De nombreuses études ont montré que le «coût élevé» de ces technologies était l’un des principal obstacle à la mise en œuvre de telles installations. Cet argument n’est plus valable aujourd’hui. En effet, grâce aux nombreuses améliorations récentes de la technologie PV, les cellules solaires ne coûtent presque plus rien! Cela ouvre d’énormes possibilités, magnifiées par l’ajout de couleurs, ainsi que par des formes et des tailles personnalisables. Les installations BIPV sont aujourd’hui compétitives par rapport aux matériaux de construction traditionnels. Il est évident que les barrières commerciales ne sont pas seulement économiques et techniques, mais surtout politiques, sociales et culturelles. Une prise de conscience des avantages offerts par les panneaux solaires et ces nouveaux éléments de construction actifs doit être prise par toutes les parties impliquées dans de tels projets, des premières esquisses de l’architecte au soutient et la volonté d’agir de nos politiciens et collectivités publiques ainsi que des citoyens pour qui le choix est possible aujourd’hui. Ceci demande, tout au long de la chaîne de valeurs, de nouvelles compétences nécessitant de nouveaux réseaux de collaboration, voire même la création de nouvelles professions pour combler les lacunes éventuelles. De plus, il est de la plus haute importance de faire connaître ces produits au-delà du monde professionnel de la construction mais à tout citoyen désireux et demandant de solutions durables. Une communication à 360 degrés prend tout son sens ici.

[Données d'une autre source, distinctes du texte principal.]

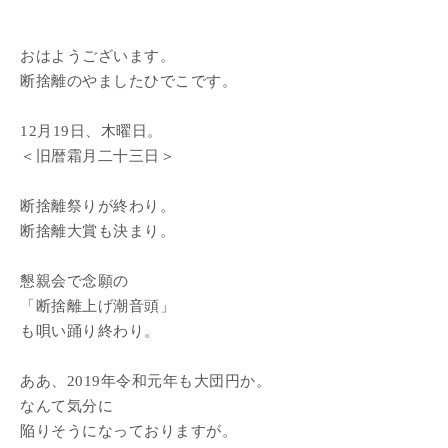
おはようございます。
断捨離のやましたひでこです。
12月19日、木曜日。
＜旧暦霜月二十三日＞
断捨離祭りが終わり。
断捨離大賞も決まり。
懇親会で念願の
「断捨離上げ潮音頭」
も唄い踊り終わり。
ああ、2019年令和元年も大団円か。
なんて気分に
陥りそうになっておりますが。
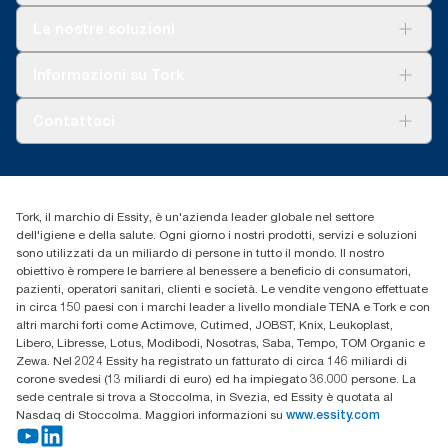
Con riferimento all’assortimento europeo delle ricariche Tork
OptiServe® per utilizzo. In base a valutazioni del ciclo di vita
Soluzioni
Le nostre soluzioni
(LCA) verificate da terzi, riguardanti tutte le categorie di qualità
Sostenibilità
delle ricariche, combinate con i dati di consumo. In quanto
Tork Clean Care
Tork Vision Pulizia
Informazioni su Tork
media di sistema, questi dati non devono essere usati nei report
AD-a-Glance
delle emissioni di carbonio relativi al consumo e ad articoli
Tork PaperCircle
specifici.
Chi siamo
Contattaci
Storie di successo
cfomitaly@torkglobal.com
+39 0331 443896
Trova un distributore
Tork, il marchio di Essity, è un'azienda leader globale nel settore
dell'igiene e della salute. Ogni giorno i nostri prodotti, servizi e soluzioni
sono utilizzati da un miliardo di persone in tutto il mondo. Il nostro
obiettivo è rompere le barriere al benessere a beneficio di consumatori,
pazienti, operatori sanitari, clienti e società. Le vendite vengono effettuate
in circa 150 paesi con i marchi leader a livello mondiale TENA e Tork e con
altri marchi forti come Actimove, Cutimed, JOBST, Knix, Leukoplast,
Libero, Libresse, Lotus, Modibodi, Nosotras, Saba, Tempo, TOM Organic e
Zewa. Nel 2024 Essity ha registrato un fatturato di circa 146 miliardi di
corone svedesi (13 miliardi di euro) ed ha impiegato 36.000 persone. La
sede centrale si trova a Stoccolma, in Svezia, ed Essity è quotata al
Nasdaq di Stoccolma. Maggiori informazioni su
www.essity.com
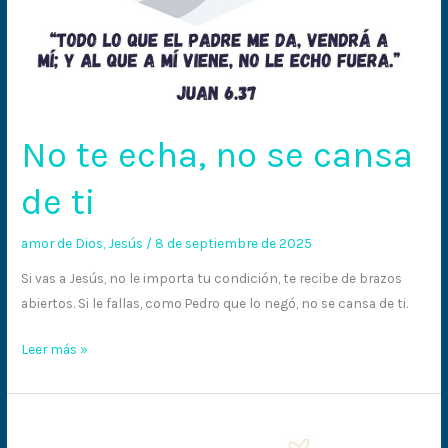
No te echa, no se cansa
de ti
amor de Dios
,
Jesús
/
8 de septiembre de 2025
Si vas a Jesús, no le importa tu condición, te recibe de brazos
abiertos. Si le fallas, como Pedro que lo negó, no se cansa de ti.
Leer más »
Nos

Le défi des partenaires du projet Be-Smart est de contribuer à la mise sur le marché de technologies qui démontrent aujourd’hui qu’il est possible de s’affranchir des combustibles fossiles et que ceci ouvre même la porte à une économie nouvelle et possible dans ce domaine en forte compétition, asiatique notamment. L’énergie solaire comme un véritable matériau de construction, dans une vision de construction durable est une opportunité unique pour l’industrie suisse et européenne. Le consortium Be-Smart, composé de tous les acteurs de la chaîne de valeur du bâtiment producteur d’énergie, prend ce défi très au sérieux et est convaincu que seule une collaboration multidisciplinaire active permettra d’atteindre ces objectifs.
Let’s be-smart together !

Laure-Emmanuelle Perret
Christophe Ballif

www.thebesmartproject.eu
Le projet Be-Smart a reçu un financement de l’Union Europénne pour le programme de recherche et innovation Horizon 2020 (grant agreement No 818009)

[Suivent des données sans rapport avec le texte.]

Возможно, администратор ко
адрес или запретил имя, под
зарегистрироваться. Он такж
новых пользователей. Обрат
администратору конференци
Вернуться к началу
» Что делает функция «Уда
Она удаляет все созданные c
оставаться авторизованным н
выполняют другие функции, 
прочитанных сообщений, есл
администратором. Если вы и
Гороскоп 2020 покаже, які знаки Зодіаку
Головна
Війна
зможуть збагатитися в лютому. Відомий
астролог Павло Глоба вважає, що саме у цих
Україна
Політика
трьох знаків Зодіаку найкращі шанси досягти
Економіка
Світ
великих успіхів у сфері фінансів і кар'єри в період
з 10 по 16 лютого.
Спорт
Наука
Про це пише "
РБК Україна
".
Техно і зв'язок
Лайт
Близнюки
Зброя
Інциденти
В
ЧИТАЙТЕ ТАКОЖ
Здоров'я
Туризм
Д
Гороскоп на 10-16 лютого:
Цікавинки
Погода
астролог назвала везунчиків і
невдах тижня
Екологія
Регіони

Laure-Emmanuelle Perret-Aebi

Laure-Emmanuelle Perret-Aebi est experte des technologies photovoltaïques pour l’intégration au bâtiment et Fondatrice de COMPÁZ. Elle se considère comme une chercheuse passionnée et engagée. Les questions liées aux implications des technologies dans notre société sont autant d'inspirations qui alimentent ses projets, scientifiques et artistiques.

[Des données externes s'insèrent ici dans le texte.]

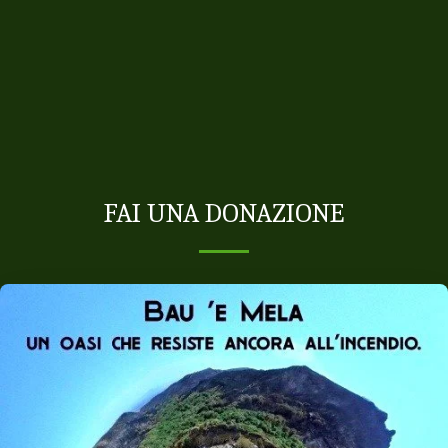
FAI UNA DONAZIONE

6 réponses à “Un panneau solaire doit-il toujours ressembler à un panneau solaire ?

  1. Bonjour Madame,

    Votre article est très intéressant.
    A quand des panneaux photovoltaïques imitation lauzes.
    Auriez vous des informations à ce sujet ?
    Je vous remercie.

    Bien cordialement.

    pH GIRAUDET

    1. Merci pour votre message et votre question! Il est tout à fait possible aujourd’hui de faire des panneaux solaires imitant les lauzes, plusieurs technologies le permettent et certains industriels en Europe peuvent fabriquer de tels éléments complètement sur mesure. Par contre, ceci amène à une discussion que nous avons très fréquemment avec les architectes: ” Faut-il faire du trompe l’oeil, ou du “faux lauze” ou faut-il mieux assumer le matériau solaire, donc en verre et faire en sorte qu’il s’intègre bien avec les matériaux traditionnels?”. Je n’ai pas la réponse mais d’un point de vue technologique tout est possible dans ce domaine!